I know. The release of “request for qualifications” is not the sort of thing that inspires a lot of jumping and down and such. Let me try to explain in plain English why this matters and what it means for the project. The RFQ is posted above not because I expect you to read all 100-plus pages but to show the considerable work that the agency must do to release these things and what’s involved for private firms who respond to them.
First, a brief look at the project (a lot more info here in an earlier post). It’s actually six different projects, the foremost being the construction of an HOV lane for 13.5 miles in each direction on the 5 freeway between the 14 freeway and Parker Road. A toll for vehicles with one or two occupants (at peak hours only for vehicles with two occupants) would be charged to use the lanes — with the tolls being used in part to finance the construction of the carpool lanes about 30 years earlier than planned in Metro’s long-range plan. Four general purpose free lanes would remain in each direction in this stretch of freeway; the idea is to add capacity to the freeway.

This is a significant break from the traditional way that transportation projects are funded and built. Most often, government agencies either save money to pay for big projects, or pay for them as money becomes available (pay as you go), or borrow money to pay for the upfront costs and then pay off those loans (usually in the form of bonds) over many years. Think of it like taking out a loan to re-do your kitchen. Except most transportation projects are like simultaneously re-doing a a few thousand kitchens.

In this case, the money to build the project will come from a private firm willing to pay the upfront cost in return for 35 years of revenues from the toll lanes and sales tax revenues that Metro had planned to use to build the project later. Such deals are designed to be a win-win for the public and private alike — the public gets funds to build something that otherwise would have to wait decades and the private, if things go as they should, gets its money back and then some in exchange for building the project.

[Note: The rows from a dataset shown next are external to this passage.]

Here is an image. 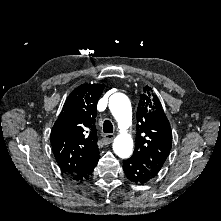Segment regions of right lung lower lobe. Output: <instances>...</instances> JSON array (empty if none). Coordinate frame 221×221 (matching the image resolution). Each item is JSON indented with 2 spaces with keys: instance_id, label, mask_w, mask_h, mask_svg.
<instances>
[{
  "instance_id": "obj_1",
  "label": "right lung lower lobe",
  "mask_w": 221,
  "mask_h": 221,
  "mask_svg": "<svg viewBox=\"0 0 221 221\" xmlns=\"http://www.w3.org/2000/svg\"><path fill=\"white\" fill-rule=\"evenodd\" d=\"M100 156L99 154L93 159V161L89 164V166H87L83 171L75 174L74 176L70 177L72 180L76 181V182H82L87 180L91 175L92 172L99 160Z\"/></svg>"
}]
</instances>
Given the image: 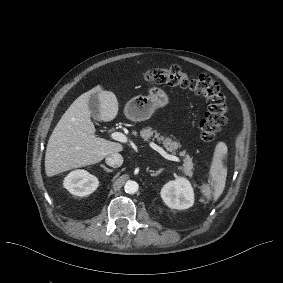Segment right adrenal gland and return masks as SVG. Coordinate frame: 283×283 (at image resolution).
<instances>
[{
  "label": "right adrenal gland",
  "mask_w": 283,
  "mask_h": 283,
  "mask_svg": "<svg viewBox=\"0 0 283 283\" xmlns=\"http://www.w3.org/2000/svg\"><path fill=\"white\" fill-rule=\"evenodd\" d=\"M100 166L107 172H112V169L107 168L104 164H100Z\"/></svg>",
  "instance_id": "2a0ac1e0"
}]
</instances>
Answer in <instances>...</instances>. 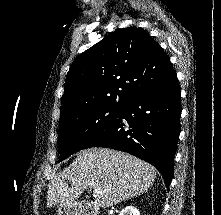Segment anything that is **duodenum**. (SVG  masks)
<instances>
[{
	"instance_id": "1",
	"label": "duodenum",
	"mask_w": 221,
	"mask_h": 215,
	"mask_svg": "<svg viewBox=\"0 0 221 215\" xmlns=\"http://www.w3.org/2000/svg\"><path fill=\"white\" fill-rule=\"evenodd\" d=\"M79 215H97V211L94 208L88 209L86 211H83Z\"/></svg>"
}]
</instances>
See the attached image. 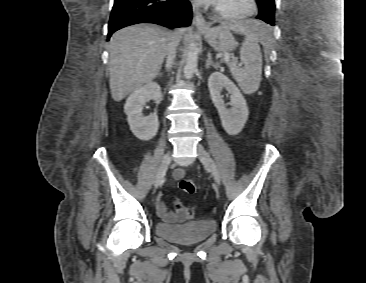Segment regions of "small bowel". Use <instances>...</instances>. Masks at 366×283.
<instances>
[{
	"instance_id": "obj_1",
	"label": "small bowel",
	"mask_w": 366,
	"mask_h": 283,
	"mask_svg": "<svg viewBox=\"0 0 366 283\" xmlns=\"http://www.w3.org/2000/svg\"><path fill=\"white\" fill-rule=\"evenodd\" d=\"M184 174H185L184 169L178 168L173 172V178L175 180H180L184 176ZM156 207L159 216L169 222L183 221L188 217L185 208L178 201L176 202L175 212L169 211L167 205L165 204V202L161 197L157 198Z\"/></svg>"
}]
</instances>
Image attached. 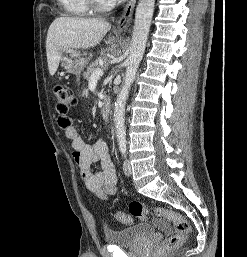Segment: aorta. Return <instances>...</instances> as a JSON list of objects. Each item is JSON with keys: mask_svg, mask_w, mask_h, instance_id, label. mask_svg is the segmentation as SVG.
Wrapping results in <instances>:
<instances>
[{"mask_svg": "<svg viewBox=\"0 0 247 257\" xmlns=\"http://www.w3.org/2000/svg\"><path fill=\"white\" fill-rule=\"evenodd\" d=\"M155 0H139L129 47V56L126 60V71L124 83L117 96L114 108V122L116 137L124 139L125 131V106L129 95V90L134 82L137 69L143 58L152 16L154 12Z\"/></svg>", "mask_w": 247, "mask_h": 257, "instance_id": "1", "label": "aorta"}]
</instances>
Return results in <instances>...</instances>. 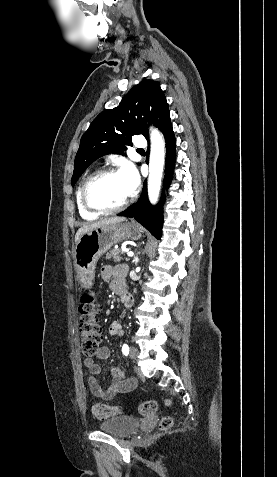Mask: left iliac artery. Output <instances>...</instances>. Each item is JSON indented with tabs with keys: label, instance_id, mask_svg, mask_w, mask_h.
I'll list each match as a JSON object with an SVG mask.
<instances>
[{
	"label": "left iliac artery",
	"instance_id": "left-iliac-artery-1",
	"mask_svg": "<svg viewBox=\"0 0 277 477\" xmlns=\"http://www.w3.org/2000/svg\"><path fill=\"white\" fill-rule=\"evenodd\" d=\"M122 352L125 356H127L129 354V346L127 344L123 345Z\"/></svg>",
	"mask_w": 277,
	"mask_h": 477
}]
</instances>
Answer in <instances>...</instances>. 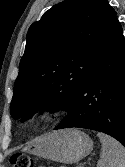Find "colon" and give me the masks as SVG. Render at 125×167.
<instances>
[{
	"instance_id": "colon-1",
	"label": "colon",
	"mask_w": 125,
	"mask_h": 167,
	"mask_svg": "<svg viewBox=\"0 0 125 167\" xmlns=\"http://www.w3.org/2000/svg\"><path fill=\"white\" fill-rule=\"evenodd\" d=\"M10 164L12 167H33L31 157L21 153L13 154L10 157Z\"/></svg>"
}]
</instances>
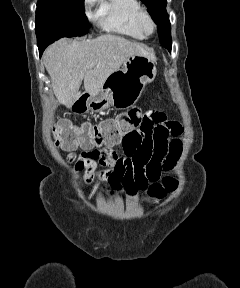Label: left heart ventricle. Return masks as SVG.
<instances>
[{"mask_svg": "<svg viewBox=\"0 0 240 288\" xmlns=\"http://www.w3.org/2000/svg\"><path fill=\"white\" fill-rule=\"evenodd\" d=\"M143 28L146 32H151L152 31V24L148 19H144L143 21Z\"/></svg>", "mask_w": 240, "mask_h": 288, "instance_id": "1", "label": "left heart ventricle"}]
</instances>
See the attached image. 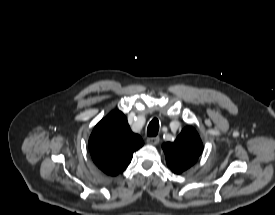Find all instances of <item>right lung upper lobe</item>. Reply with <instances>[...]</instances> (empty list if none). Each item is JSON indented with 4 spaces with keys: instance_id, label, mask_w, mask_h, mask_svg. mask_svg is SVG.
<instances>
[{
    "instance_id": "cb5924a9",
    "label": "right lung upper lobe",
    "mask_w": 275,
    "mask_h": 215,
    "mask_svg": "<svg viewBox=\"0 0 275 215\" xmlns=\"http://www.w3.org/2000/svg\"><path fill=\"white\" fill-rule=\"evenodd\" d=\"M144 145L131 131L121 111H112L93 129L89 150L95 164L106 174L115 176L131 162L133 152Z\"/></svg>"
}]
</instances>
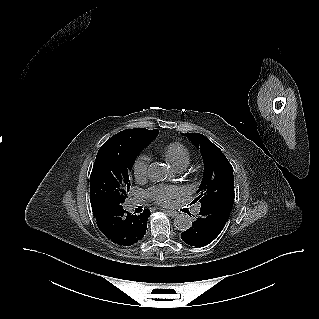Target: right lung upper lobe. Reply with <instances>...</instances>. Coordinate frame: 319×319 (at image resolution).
<instances>
[{
  "instance_id": "1",
  "label": "right lung upper lobe",
  "mask_w": 319,
  "mask_h": 319,
  "mask_svg": "<svg viewBox=\"0 0 319 319\" xmlns=\"http://www.w3.org/2000/svg\"><path fill=\"white\" fill-rule=\"evenodd\" d=\"M157 133V129L148 130L144 128H135L123 130L118 134L124 136L132 142L147 146L157 136Z\"/></svg>"
}]
</instances>
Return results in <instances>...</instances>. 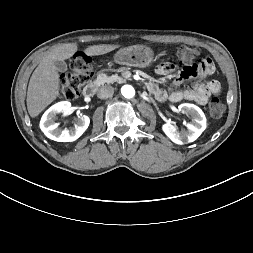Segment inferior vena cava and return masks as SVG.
Here are the masks:
<instances>
[{
  "label": "inferior vena cava",
  "instance_id": "inferior-vena-cava-1",
  "mask_svg": "<svg viewBox=\"0 0 253 253\" xmlns=\"http://www.w3.org/2000/svg\"><path fill=\"white\" fill-rule=\"evenodd\" d=\"M113 93H114V88L112 86L105 85L99 89L98 97L101 99H106V98L112 97Z\"/></svg>",
  "mask_w": 253,
  "mask_h": 253
}]
</instances>
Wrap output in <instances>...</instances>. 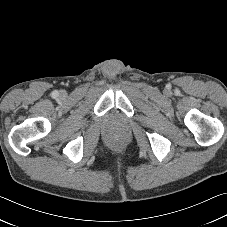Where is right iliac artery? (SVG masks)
Wrapping results in <instances>:
<instances>
[{"label": "right iliac artery", "instance_id": "obj_1", "mask_svg": "<svg viewBox=\"0 0 227 227\" xmlns=\"http://www.w3.org/2000/svg\"><path fill=\"white\" fill-rule=\"evenodd\" d=\"M53 96H55V97L58 96V93L57 92H54L53 93Z\"/></svg>", "mask_w": 227, "mask_h": 227}]
</instances>
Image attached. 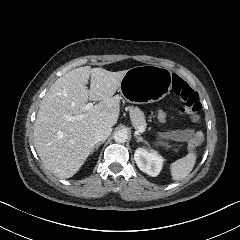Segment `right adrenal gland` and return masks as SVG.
<instances>
[{"label":"right adrenal gland","mask_w":240,"mask_h":240,"mask_svg":"<svg viewBox=\"0 0 240 240\" xmlns=\"http://www.w3.org/2000/svg\"><path fill=\"white\" fill-rule=\"evenodd\" d=\"M104 142H105V141H101V142H95V144L93 145V147H92L91 151L93 152L94 148L98 149V148H99V146H100L102 143H104Z\"/></svg>","instance_id":"right-adrenal-gland-1"}]
</instances>
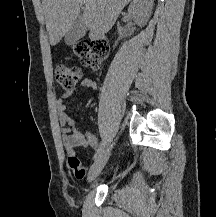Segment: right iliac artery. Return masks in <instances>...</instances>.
Here are the masks:
<instances>
[{
  "mask_svg": "<svg viewBox=\"0 0 216 217\" xmlns=\"http://www.w3.org/2000/svg\"><path fill=\"white\" fill-rule=\"evenodd\" d=\"M104 147H105V142H102L94 155V160H96L103 153Z\"/></svg>",
  "mask_w": 216,
  "mask_h": 217,
  "instance_id": "1",
  "label": "right iliac artery"
}]
</instances>
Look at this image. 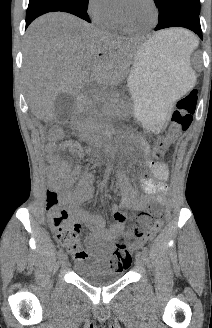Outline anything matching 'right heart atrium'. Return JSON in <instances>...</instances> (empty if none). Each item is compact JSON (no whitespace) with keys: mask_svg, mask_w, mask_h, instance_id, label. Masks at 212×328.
Here are the masks:
<instances>
[{"mask_svg":"<svg viewBox=\"0 0 212 328\" xmlns=\"http://www.w3.org/2000/svg\"><path fill=\"white\" fill-rule=\"evenodd\" d=\"M86 10L93 21L101 23L115 11L113 0H87Z\"/></svg>","mask_w":212,"mask_h":328,"instance_id":"obj_1","label":"right heart atrium"}]
</instances>
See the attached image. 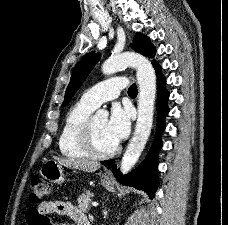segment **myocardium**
Wrapping results in <instances>:
<instances>
[{
    "instance_id": "myocardium-1",
    "label": "myocardium",
    "mask_w": 228,
    "mask_h": 225,
    "mask_svg": "<svg viewBox=\"0 0 228 225\" xmlns=\"http://www.w3.org/2000/svg\"><path fill=\"white\" fill-rule=\"evenodd\" d=\"M81 143L85 150L96 157H107L114 155L120 150V145L116 143L113 147L108 149H102L96 142L95 134L93 130V118L89 117L84 124Z\"/></svg>"
}]
</instances>
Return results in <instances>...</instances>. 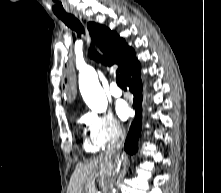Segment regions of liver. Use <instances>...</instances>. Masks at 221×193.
Returning a JSON list of instances; mask_svg holds the SVG:
<instances>
[{
	"label": "liver",
	"mask_w": 221,
	"mask_h": 193,
	"mask_svg": "<svg viewBox=\"0 0 221 193\" xmlns=\"http://www.w3.org/2000/svg\"><path fill=\"white\" fill-rule=\"evenodd\" d=\"M115 170V155L108 151L87 164H78L70 178L67 193H95L96 172L109 177Z\"/></svg>",
	"instance_id": "6515ba94"
}]
</instances>
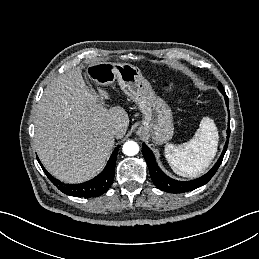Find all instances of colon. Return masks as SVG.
Returning a JSON list of instances; mask_svg holds the SVG:
<instances>
[{"instance_id": "1", "label": "colon", "mask_w": 259, "mask_h": 259, "mask_svg": "<svg viewBox=\"0 0 259 259\" xmlns=\"http://www.w3.org/2000/svg\"><path fill=\"white\" fill-rule=\"evenodd\" d=\"M165 87H166V89H168L170 91H173V90L176 89L177 86L173 81H167L165 83ZM186 94H187L186 88L182 89L181 94H180V98H184Z\"/></svg>"}]
</instances>
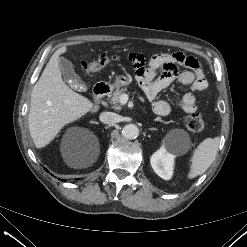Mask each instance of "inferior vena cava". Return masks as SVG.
<instances>
[{
	"label": "inferior vena cava",
	"instance_id": "obj_1",
	"mask_svg": "<svg viewBox=\"0 0 247 247\" xmlns=\"http://www.w3.org/2000/svg\"><path fill=\"white\" fill-rule=\"evenodd\" d=\"M99 119L104 124H115L119 122L120 117L118 114L113 112H102Z\"/></svg>",
	"mask_w": 247,
	"mask_h": 247
}]
</instances>
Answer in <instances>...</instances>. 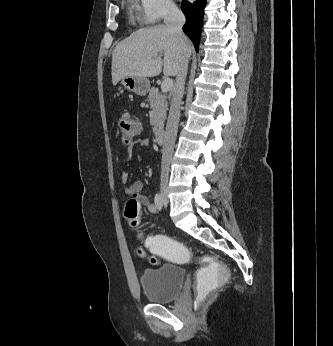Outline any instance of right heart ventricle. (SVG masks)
Masks as SVG:
<instances>
[{"label": "right heart ventricle", "mask_w": 333, "mask_h": 346, "mask_svg": "<svg viewBox=\"0 0 333 346\" xmlns=\"http://www.w3.org/2000/svg\"><path fill=\"white\" fill-rule=\"evenodd\" d=\"M137 0H129V3H130V7L131 9L134 8L135 4H136Z\"/></svg>", "instance_id": "e07e8e85"}]
</instances>
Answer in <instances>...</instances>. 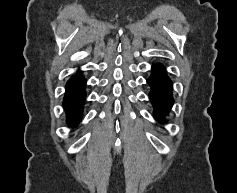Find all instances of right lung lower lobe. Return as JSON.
<instances>
[{
	"mask_svg": "<svg viewBox=\"0 0 237 193\" xmlns=\"http://www.w3.org/2000/svg\"><path fill=\"white\" fill-rule=\"evenodd\" d=\"M85 84L86 80L80 72H77L66 84L63 104L67 113V123L70 126H76L82 118L86 96Z\"/></svg>",
	"mask_w": 237,
	"mask_h": 193,
	"instance_id": "98d812e1",
	"label": "right lung lower lobe"
}]
</instances>
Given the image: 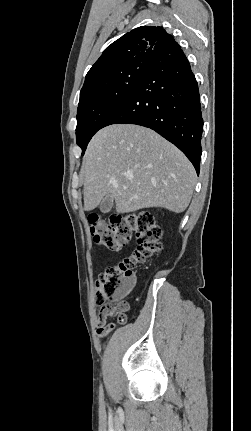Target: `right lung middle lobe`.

As for this project, it’s being called ARTI — as in “Accelerated Regional Transportation Improvements.” Yes it’s a bit of a mouthful so just memorize the ARTI part. The project also includes reconstructing and/or repaving the 5 freeway between the 14 and Parker Road, adding one carpool lane in each direction on the 71 freeway between the 60 and 10 freeways in Pomona and building sound-wall segments along the 210 in Pasadena, the 210 in Arcadia and the 170 and the 405 in the city of Los Angeles.
Statements of Qualification are due on July 19. In the weeks that follow, Metro will evaluate the proposals and select the most qualified firms to be “shortlisted.”  These firms will then be later invited to submit bids to design, build, finance, construct and maintain the projects, and Metro will determine if the bids pencil out and are a good deal for taxpayers; the Board would approve the toll amounts.
The project is not being designed as a giveaway. A PPP would have to be approved by the California Transportation Commission and the Metro Board of Directors will still have to make some key decisions in order for the project to advance as a PPP. That said, the release of the RFQ is a critical first step to determine if a PPP will work for this project.

4 replies

  1. An idea that has been looming large for some time. Nice to witness one of the initial attempts to take PPP from theory to practice here in the U.S.

  2. I’m definitely a novice when it comes to this sort of thing, but it strikes me as a little odd that ARTI includes so many disparate projects, all of which would probably be constructed by Metro in a more traditional manner if the funding streams were flowing more readily. As it is, it sounds a bit like Metro is turning over to a private corporation the risk of issuing bonds for transportation projects, as well as the returns on those investments. For some reason this arrangement made more sense when I understood it as only involving HOT lanes on I-5, but when it involves repaving, other HOV lanes on other freeways and soundwall construction it seems like a greater shifting of responsibilities than is normal.

    I understand the benefits to Metro and L.A.’s transportation system. What is Metro giving up in an arrangement like this?

    • Hey Alex;

      The short answer to your question is it remains to be seen and depends on whether Metro can swing a PPP deal that works for everyone. What it really comes down to is how much the tolls cover the cost of repaying the private firm that builds the project.

      As for the different parts of the project, my understanding is they were pulled together both because they had all been environmentally cleared and that packaging them would likely attract more bidders (according to Metro). The other benefit is that it should allow the revenue generating part of the project to perhaps pay for the rest, which lacked the funds to be built this decade.

      Again, all this rests on whether Metro can make a business case that the PPP will work. While the RFQ is a good first step, there are others that must be taken before this becomes a PPP.